(Beginning of Data for review)
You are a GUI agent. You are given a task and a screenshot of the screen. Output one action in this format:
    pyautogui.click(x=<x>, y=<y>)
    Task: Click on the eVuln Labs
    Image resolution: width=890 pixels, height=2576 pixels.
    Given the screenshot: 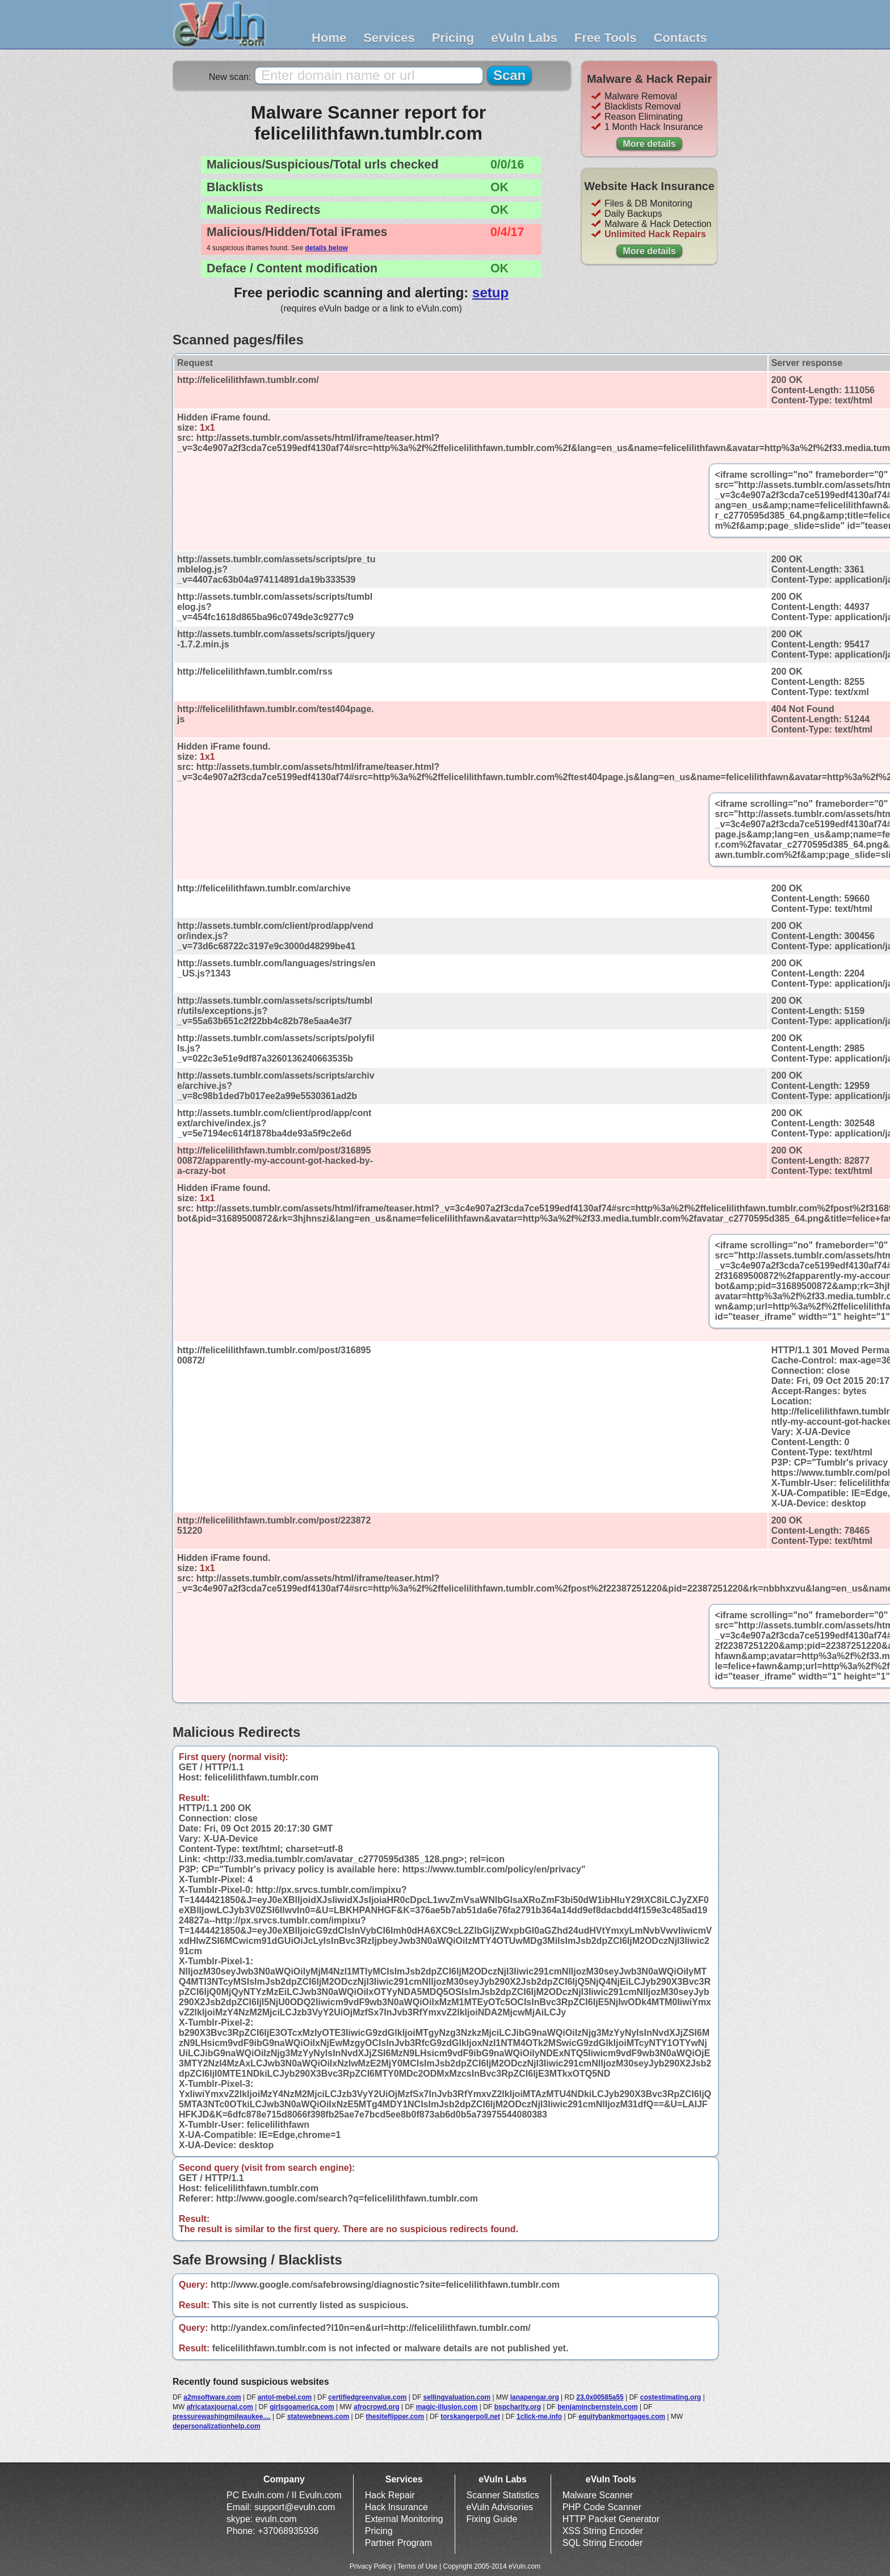 What is the action you would take?
    pyautogui.click(x=524, y=38)
    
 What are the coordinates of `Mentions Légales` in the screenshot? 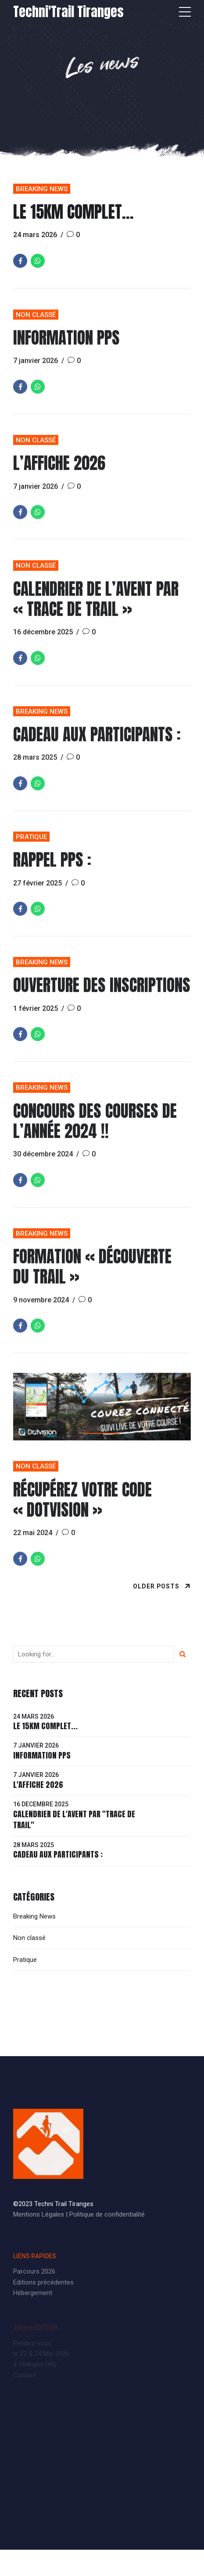 It's located at (38, 2214).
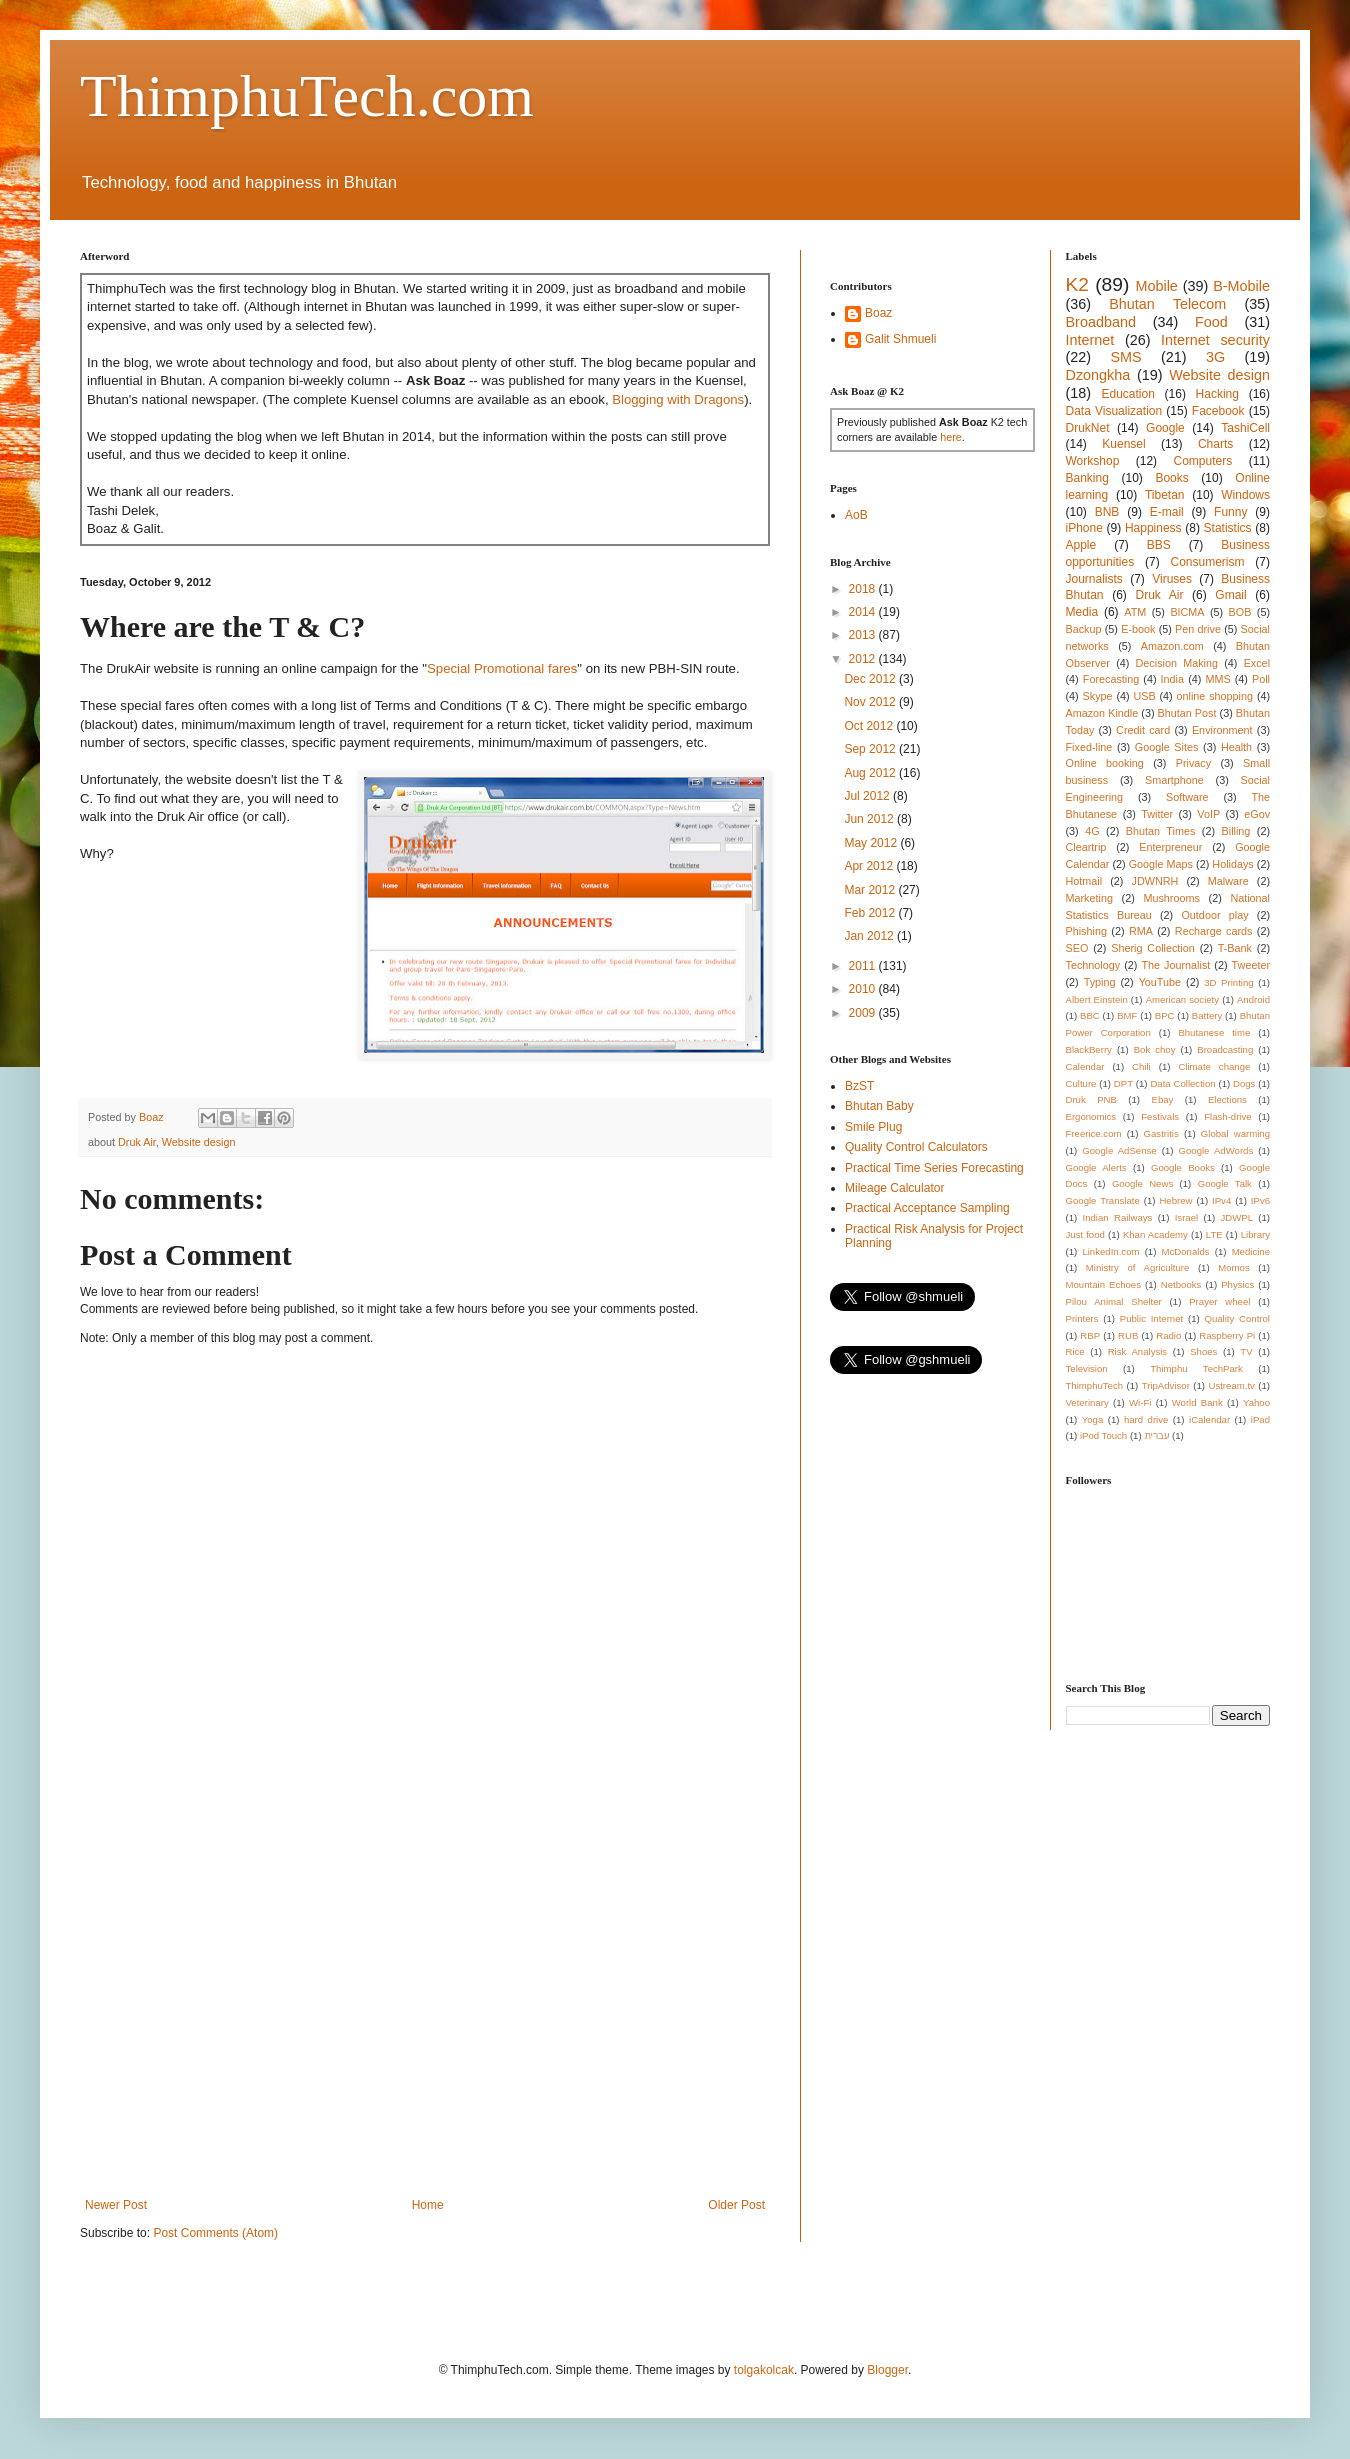 Image resolution: width=1350 pixels, height=2459 pixels. I want to click on hard drive, so click(1146, 1419).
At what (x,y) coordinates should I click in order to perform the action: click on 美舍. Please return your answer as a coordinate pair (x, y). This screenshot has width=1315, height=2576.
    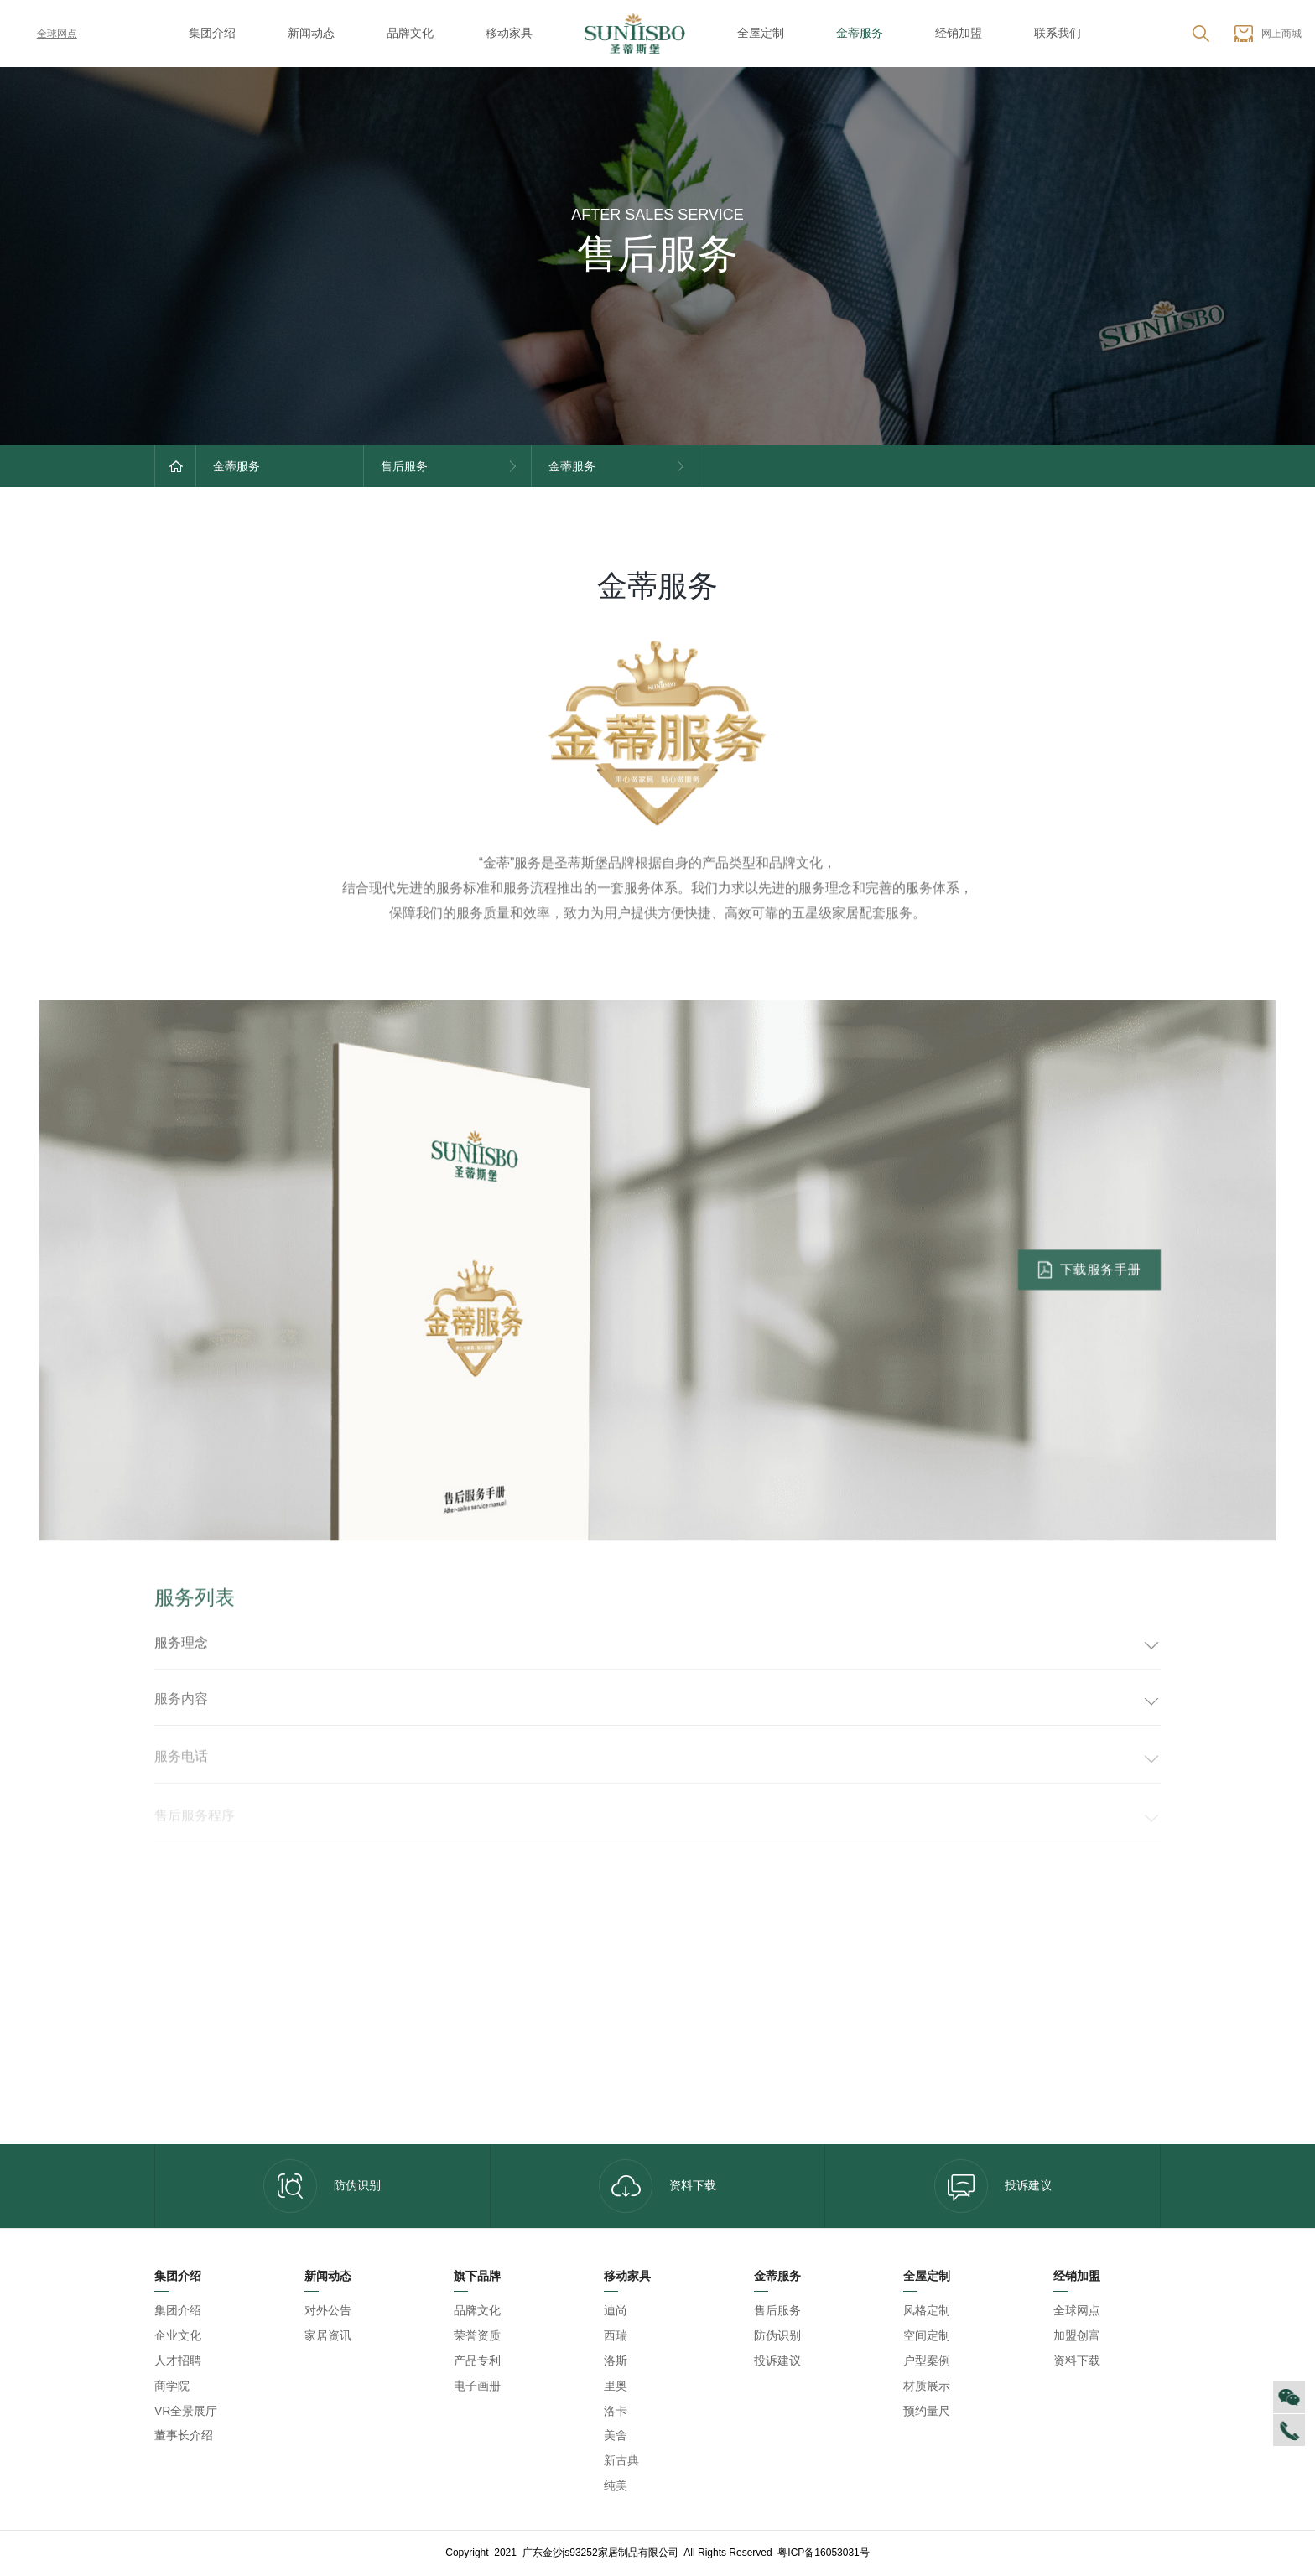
(End of Data for review)
■ What the task requires: Stop after the line containing "Image resolution: width=890": print exactly the lines from the start of the entries above up to it, that line included.

■ Task answer:
You are a GUI agent. You are given a task and a screenshot of the screen. Output one action in this format:
    pyautogui.click(x=<x>, y=<y>)
    Task: Click on the eVuln Labs
    Image resolution: width=890 pixels, height=2576 pixels.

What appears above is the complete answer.